Debt Settlement

Also known as Debt Negotiation, Debt Settlement is an aggressive approach to debt reduction, which is appropriate for debtors with a serious amount of debt or who are considering bankruptcy.

A debt settlement company negotiates with the creditors to settle the debt for a lower amount than owed, as the debtor saves their money for a lump-sum settlement payment. After the debt is settled, the creditor will send a letter stating the debt obligation was fulfilled, and will report to the credit bureaus that the debt has been, “Settled for less than full amount”, “Paid” or “Settled”.

Creditors will usually settle for less than owed when the debtor is under serious financial strain because if the debtor chooses to file bankruptcy, then the creditor gets nothing. Creditors want to get as much money back as they can.

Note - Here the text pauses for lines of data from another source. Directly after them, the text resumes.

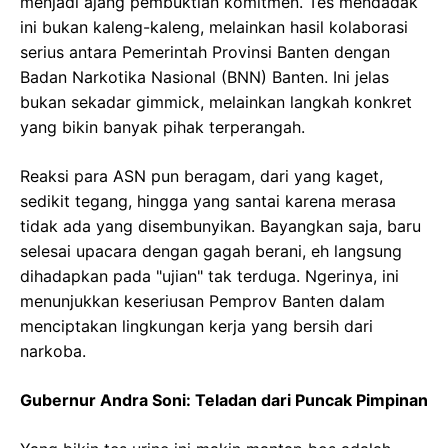
menjadi ajang pembuktian komitmen. Tes mendadak
ini bukan kaleng-kaleng, melainkan hasil kolaborasi
serius antara Pemerintah Provinsi Banten dengan
Badan Narkotika Nasional (BNN) Banten. Ini jelas
bukan sekadar gimmick, melainkan langkah konkret
yang bikin banyak pihak terperangah.
Reaksi para ASN pun beragam, dari yang kaget,
sedikit tegang, hingga yang santai karena merasa
tidak ada yang disembunyikan. Bayangkan saja, baru
selesai upacara dengan gagah berani, eh langsung
dihadapkan pada "ujian" tak terduga. Ngerinya, ini
menunjukkan keseriusan Pemprov Banten dalam
menciptakan lingkungan kerja yang bersih dari
narkoba.
Gubernur Andra Soni: Teladan dari Puncak Pimpinan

Debt Settlement is a way to get out of debt in the shortest amount of time, and with the least amount of money without filing for bankruptcy. There are some drawbacks though. The IRS considers a forgiven debt as taxable income, so at the end of the year, they will expect taxes to be paid on the settlement. The IRS, however, has a form (#982) available for special hardships. Debt Settlement can also be harmful to a debtor’s credit-rating while they are in the process of settling their debts because creditors won’t agree to settle on an account that remains current. The debtor’s credit report will reflect that they are behind in payments until the debts are settled.